The Way that can be named is not the true Way — Lao Tzu

The menu is not the meal — Alan Watts

There is an Eastern story of a scholar who was determined to learn all there was to learn. He was relentless in this pursuit, studying vast bodies of knowledge at renowned schools of the day. What else is there to learn? he asked his teacher as he completed his final course at an illustrious academy. Well, said the teacher, there is a sage who lives on an isolated island in a lake who is said to have mastery over many deep mysteries. The scholar immediately arranged for a boatman to travel to the island. 

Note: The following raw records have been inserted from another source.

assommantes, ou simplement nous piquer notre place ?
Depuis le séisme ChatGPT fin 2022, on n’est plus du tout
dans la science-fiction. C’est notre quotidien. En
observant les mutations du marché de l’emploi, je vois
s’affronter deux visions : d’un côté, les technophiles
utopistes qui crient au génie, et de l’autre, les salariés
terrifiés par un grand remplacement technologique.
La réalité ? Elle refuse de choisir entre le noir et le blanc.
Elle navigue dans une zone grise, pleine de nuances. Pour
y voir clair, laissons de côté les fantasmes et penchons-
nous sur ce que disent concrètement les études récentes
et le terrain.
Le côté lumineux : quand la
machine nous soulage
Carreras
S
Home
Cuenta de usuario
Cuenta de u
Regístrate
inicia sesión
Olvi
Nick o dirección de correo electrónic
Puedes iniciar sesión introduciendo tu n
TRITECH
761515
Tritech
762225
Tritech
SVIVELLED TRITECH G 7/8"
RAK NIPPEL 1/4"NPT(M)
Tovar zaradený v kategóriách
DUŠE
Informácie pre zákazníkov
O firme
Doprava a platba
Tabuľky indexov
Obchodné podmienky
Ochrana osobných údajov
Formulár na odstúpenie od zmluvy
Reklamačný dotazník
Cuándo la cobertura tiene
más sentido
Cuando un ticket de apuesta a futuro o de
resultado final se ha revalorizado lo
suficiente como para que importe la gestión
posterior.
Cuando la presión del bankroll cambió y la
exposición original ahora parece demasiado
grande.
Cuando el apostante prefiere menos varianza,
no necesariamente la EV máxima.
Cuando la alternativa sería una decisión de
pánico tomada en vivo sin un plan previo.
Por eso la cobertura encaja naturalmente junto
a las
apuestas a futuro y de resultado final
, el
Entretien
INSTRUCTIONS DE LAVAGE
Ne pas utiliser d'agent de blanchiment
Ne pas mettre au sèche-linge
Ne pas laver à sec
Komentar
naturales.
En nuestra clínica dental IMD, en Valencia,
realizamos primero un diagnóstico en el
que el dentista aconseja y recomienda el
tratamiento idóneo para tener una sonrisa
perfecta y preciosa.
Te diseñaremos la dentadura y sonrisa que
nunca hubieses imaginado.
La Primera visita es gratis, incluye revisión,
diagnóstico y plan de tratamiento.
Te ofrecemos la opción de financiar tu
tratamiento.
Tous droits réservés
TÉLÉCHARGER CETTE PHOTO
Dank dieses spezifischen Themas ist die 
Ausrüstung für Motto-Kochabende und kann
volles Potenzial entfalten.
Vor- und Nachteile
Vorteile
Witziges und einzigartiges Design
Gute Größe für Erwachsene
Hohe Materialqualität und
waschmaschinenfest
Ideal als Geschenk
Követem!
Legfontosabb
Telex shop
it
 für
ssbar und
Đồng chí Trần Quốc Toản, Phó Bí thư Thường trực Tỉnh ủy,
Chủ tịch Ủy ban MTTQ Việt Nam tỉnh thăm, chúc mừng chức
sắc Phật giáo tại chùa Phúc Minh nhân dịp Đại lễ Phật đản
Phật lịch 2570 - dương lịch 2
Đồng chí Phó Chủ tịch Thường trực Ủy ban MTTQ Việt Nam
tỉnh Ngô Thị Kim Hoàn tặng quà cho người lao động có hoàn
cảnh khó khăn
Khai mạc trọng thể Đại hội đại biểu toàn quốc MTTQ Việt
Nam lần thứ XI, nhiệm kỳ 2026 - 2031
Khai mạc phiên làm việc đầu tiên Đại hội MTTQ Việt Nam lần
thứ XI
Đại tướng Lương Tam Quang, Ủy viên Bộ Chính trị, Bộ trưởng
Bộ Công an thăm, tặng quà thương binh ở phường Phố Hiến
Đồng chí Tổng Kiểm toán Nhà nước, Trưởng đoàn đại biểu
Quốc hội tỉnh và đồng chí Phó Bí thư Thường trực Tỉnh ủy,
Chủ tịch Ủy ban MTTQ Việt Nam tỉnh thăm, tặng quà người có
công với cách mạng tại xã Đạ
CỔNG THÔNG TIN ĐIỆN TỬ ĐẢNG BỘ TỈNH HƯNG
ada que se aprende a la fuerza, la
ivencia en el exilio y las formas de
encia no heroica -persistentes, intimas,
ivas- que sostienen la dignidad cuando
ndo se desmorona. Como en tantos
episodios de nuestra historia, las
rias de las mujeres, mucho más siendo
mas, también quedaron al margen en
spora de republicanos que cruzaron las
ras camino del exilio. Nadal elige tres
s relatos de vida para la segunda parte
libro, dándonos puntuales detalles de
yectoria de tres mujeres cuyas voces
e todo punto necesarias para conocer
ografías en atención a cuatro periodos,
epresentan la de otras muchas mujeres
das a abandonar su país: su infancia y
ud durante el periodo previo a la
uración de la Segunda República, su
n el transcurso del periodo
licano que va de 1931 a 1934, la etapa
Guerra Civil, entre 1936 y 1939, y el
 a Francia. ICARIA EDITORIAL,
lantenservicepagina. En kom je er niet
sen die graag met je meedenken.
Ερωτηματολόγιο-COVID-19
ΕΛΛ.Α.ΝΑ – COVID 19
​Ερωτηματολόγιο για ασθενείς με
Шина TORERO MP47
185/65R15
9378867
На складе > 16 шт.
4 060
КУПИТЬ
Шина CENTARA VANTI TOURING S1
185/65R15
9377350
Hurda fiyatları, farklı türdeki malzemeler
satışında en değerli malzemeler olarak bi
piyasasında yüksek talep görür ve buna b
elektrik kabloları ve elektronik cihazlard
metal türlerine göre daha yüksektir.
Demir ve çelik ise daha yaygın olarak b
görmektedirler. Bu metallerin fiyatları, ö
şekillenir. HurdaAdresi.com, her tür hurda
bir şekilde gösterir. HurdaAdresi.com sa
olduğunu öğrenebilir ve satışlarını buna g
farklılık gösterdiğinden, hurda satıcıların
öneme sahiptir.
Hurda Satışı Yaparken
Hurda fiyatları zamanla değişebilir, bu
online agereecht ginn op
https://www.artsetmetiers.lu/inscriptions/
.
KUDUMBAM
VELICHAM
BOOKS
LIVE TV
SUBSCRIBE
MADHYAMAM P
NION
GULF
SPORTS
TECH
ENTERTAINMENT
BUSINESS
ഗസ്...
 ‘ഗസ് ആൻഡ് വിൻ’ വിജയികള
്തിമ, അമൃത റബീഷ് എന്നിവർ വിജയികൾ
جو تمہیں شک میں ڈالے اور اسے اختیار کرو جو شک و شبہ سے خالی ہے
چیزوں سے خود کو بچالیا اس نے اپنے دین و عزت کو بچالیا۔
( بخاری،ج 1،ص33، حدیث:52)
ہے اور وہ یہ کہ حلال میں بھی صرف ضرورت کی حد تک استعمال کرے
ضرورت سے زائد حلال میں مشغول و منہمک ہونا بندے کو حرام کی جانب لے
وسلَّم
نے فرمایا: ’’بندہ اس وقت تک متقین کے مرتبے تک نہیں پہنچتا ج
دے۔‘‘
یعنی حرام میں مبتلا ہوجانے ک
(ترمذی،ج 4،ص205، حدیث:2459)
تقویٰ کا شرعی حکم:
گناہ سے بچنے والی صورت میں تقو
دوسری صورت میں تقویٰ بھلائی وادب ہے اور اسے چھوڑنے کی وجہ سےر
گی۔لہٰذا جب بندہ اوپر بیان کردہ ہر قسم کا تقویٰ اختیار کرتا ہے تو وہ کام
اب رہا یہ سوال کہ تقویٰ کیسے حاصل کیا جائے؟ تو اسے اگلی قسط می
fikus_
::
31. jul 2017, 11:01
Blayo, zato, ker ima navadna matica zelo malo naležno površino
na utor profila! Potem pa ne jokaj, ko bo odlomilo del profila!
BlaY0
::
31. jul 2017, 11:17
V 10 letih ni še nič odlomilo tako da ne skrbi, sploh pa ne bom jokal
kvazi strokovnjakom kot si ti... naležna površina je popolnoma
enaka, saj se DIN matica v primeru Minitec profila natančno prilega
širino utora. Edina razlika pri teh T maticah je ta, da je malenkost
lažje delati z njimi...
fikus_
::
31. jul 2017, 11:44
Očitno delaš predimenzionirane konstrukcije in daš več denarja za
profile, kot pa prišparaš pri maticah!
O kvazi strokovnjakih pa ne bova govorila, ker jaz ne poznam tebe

On the island, he found the sage sitting in quiet reflection in a little hut in the woods. The scholar introduced himself, his credentials, and his great quest for learning and asked if the master would teach him something truly important. The sage obliged, reciting a mantra about humility. In a flash, the scholar interrupted him, correcting the master’s pronunciation of the verses. He then recited the verses in the way he had learned at a distinguished school. The sage followed the scholar’s instruction, dutifully reciting back the verses. The scholar, deciding that he had little to learn from the old man, swiftly gathered his things and made it back to the boat. On the way back to the mainland, the boatman stopped rowing suddenly, his mouth agape. The scholar turned around to see the sage walking on the water to the boat. When he caught up with the boat the sage bowed and asked the scholar, “can you recite the verse again? I wasn’t sure I got it quite right. “

The story illustrates the difference between knowledge and wisdom. The scholar was learned with a vast internal library of knowledge, but the master was wise with great capability and humility. Asked to teach, he was able to discern what the scholar needed to learn, and then taught not by telling but by example. In this way, he didn’t simply add incrementally to what the scholar knew but transformed his very worldview.  

The Book of Proverbs says, “When pride comes, then comes disgrace, but with humility comes wisdom.” The Tao Te Ching echoes this point. It begins with the verse, the Way you can see is not the true or eternal Way. There is always something beyond our knowing. The wise ones know that the more you know, the more you know that you don’t know. This is because we are most aware of what we don’t know just on the periphery of our knowledge. When we know little, the periphery of awareness is small. To learn, a Zen teaching offers that we must first empty our cup a little, for the cup that is already full can hold no more liquid. If we think we know, we can’t learn. 

The Zen symbol of the enso, the incomplete circle, represents form (what is seen) and void (what is unknown) in a graceful dance (more about this concept in the future). The visible form of the line sits in the greater field of the unknown.     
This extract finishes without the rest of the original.